I've been doing very well with Holds I've placed on books from the Vancouver Public Library. A bit too well, really, and I'm currently reading madly through a Pico Iyer travel memoir (five reading days left on this before the due date), a book of essays (ditto), and a second Pico Iyer memoir of life in Japan. . . .
Something in this passage from Tessa Hadley's Late in the Day resonates with me, captures something of the evolving gender dynamics of my own long marriage, however different that is from the fictional couple's being described.

And the library has just emailed to let me know that my time on the e-copy of Lee Child's latest Jack Reacher thriller is in, and I see they've posted on my account the little Truck icon that means another Hold book is on its way. Yikes! Never rains, but it pours (which it has also been doing here in Vancouver but that's another embarrassment of riches. . .
I had to share this page for the droll humour of that last line. Grace is the daughter of the man whose death initiates the novel's action, and she's long had a crush on her good friend's older half-brother -- who likes her very much  and admires her undeniable beauty but isn't attracted to her physically. Grace, in this passage, is far too drunk for anyone's good.

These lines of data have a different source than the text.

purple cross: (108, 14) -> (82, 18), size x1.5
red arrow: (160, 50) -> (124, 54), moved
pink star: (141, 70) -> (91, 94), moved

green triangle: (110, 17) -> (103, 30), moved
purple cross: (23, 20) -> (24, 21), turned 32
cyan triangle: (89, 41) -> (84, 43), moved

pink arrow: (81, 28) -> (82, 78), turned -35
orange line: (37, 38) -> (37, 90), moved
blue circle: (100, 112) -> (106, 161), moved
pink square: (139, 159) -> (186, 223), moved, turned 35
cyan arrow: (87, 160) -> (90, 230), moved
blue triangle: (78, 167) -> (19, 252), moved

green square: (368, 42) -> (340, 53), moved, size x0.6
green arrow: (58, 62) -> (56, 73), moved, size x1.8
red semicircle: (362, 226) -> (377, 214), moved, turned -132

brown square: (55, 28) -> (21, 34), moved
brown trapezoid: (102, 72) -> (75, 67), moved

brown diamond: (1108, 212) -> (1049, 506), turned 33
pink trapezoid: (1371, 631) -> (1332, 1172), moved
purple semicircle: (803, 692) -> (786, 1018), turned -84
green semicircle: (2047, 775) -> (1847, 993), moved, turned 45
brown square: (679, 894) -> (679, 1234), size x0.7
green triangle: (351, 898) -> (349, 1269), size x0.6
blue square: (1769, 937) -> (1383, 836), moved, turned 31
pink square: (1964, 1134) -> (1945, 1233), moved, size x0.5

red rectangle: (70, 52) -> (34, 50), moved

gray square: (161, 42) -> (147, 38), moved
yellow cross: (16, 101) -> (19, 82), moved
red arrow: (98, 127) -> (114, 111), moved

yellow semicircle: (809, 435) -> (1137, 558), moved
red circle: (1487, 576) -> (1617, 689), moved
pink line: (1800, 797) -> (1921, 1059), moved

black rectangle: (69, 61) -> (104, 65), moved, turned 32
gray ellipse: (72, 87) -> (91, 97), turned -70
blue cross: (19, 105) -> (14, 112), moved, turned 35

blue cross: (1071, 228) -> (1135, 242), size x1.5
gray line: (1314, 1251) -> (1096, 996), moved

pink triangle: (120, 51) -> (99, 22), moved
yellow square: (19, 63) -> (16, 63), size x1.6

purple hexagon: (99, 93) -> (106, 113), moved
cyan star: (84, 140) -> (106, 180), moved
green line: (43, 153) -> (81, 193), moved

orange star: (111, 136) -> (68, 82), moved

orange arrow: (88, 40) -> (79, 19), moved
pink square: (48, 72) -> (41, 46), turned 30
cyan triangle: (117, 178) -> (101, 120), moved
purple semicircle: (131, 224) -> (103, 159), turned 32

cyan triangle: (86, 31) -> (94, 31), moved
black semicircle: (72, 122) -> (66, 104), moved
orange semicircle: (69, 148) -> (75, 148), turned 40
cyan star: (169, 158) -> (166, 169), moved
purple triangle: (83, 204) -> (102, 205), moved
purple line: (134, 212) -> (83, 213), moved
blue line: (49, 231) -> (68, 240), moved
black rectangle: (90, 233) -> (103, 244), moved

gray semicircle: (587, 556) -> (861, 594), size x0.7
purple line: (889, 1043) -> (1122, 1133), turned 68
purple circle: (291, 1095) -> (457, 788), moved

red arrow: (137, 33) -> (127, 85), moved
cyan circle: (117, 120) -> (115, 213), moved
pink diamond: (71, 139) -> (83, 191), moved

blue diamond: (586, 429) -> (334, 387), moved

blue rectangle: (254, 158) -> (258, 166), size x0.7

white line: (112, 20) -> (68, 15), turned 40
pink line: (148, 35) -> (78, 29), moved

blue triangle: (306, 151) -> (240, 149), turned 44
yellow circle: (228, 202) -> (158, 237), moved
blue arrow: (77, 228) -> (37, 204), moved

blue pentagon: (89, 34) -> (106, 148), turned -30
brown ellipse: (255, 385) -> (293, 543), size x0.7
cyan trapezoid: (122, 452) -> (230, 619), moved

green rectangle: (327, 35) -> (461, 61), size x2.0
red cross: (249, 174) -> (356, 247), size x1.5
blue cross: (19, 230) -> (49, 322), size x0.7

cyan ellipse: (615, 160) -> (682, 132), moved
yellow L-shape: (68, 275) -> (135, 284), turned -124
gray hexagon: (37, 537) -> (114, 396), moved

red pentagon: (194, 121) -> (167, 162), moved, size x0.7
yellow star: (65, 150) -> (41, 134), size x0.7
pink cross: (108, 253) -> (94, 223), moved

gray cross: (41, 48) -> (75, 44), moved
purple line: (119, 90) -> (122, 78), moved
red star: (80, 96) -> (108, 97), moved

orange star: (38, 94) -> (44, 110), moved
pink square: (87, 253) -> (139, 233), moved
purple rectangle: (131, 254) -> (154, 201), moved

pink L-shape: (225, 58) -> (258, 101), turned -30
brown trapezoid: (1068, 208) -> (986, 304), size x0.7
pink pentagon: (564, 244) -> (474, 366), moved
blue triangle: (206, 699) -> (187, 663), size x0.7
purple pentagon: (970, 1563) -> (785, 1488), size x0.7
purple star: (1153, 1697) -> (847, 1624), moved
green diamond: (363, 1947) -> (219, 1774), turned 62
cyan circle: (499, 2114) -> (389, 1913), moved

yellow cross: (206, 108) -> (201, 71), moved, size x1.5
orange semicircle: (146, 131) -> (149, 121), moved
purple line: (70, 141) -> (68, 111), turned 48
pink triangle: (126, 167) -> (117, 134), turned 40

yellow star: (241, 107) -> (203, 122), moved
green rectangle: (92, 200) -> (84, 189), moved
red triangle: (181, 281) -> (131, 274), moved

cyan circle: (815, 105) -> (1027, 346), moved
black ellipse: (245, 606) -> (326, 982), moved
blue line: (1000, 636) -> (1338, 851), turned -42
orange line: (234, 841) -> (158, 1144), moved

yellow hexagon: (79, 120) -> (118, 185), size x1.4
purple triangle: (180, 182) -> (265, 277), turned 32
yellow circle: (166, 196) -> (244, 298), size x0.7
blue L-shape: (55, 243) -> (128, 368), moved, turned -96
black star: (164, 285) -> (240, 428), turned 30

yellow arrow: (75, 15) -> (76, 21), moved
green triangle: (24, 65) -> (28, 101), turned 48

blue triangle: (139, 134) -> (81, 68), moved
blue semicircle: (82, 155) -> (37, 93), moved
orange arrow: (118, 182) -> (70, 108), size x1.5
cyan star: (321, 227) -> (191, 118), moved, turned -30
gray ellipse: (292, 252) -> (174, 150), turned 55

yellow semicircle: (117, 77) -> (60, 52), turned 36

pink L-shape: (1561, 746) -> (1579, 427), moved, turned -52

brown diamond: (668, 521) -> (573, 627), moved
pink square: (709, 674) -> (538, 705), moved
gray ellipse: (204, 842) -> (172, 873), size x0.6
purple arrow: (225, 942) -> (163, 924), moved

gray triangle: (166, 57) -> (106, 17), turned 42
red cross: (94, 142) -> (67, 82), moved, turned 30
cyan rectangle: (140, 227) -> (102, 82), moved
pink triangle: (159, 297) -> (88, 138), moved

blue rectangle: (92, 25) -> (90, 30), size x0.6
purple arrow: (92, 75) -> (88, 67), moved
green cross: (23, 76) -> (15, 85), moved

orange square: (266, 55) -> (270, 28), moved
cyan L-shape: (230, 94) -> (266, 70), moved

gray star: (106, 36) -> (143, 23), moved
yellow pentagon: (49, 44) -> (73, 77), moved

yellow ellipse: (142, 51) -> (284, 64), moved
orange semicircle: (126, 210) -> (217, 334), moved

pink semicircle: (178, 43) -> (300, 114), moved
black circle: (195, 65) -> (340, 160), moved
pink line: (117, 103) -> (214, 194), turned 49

Before I go back to turn the last 75 pages of The Lady and the Monk, here are my Reading Journal pages from library Holds that arrived in January: Tessa Hadley's Late in the Day (above, and first paragraph below) and Val McDermid's How the Dead Speak, below (I posted a few words and photo of this one here.  Remember, I'm not trying to write a review here, but rather to make enough notes that I can recall something of the book later.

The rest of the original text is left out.